= WHAT THE TASK REQUIRES =
Retype each entry exactly. Skip any pictures.

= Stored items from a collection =
- - - - - - -
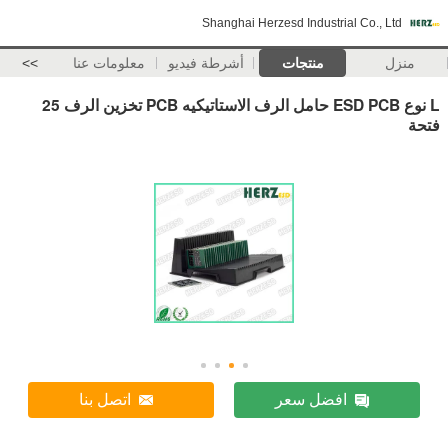
Shanghai Herzesd Industrial Co., Ltd
منزل
منتجات
أشرطة فيديو
معلومات عنا
>>
L نوع ESD PCB حامل الرف الاستاتيكيه PCB تخزين الرف 25
فتحة
افضل سعر
اتصل بنا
- - - - - - -
= SOLUTION TO THIS EXERCISE =
Shanghai Herzesd Industrial Co., Ltd
منزل
منتجات
أشرطة فيديو
معلومات عنا
>>
L نوع ESD PCB حامل الرف الاستاتيكيه PCB تخزين الرف 25
فتحة
افضل سعر
اتصل بنا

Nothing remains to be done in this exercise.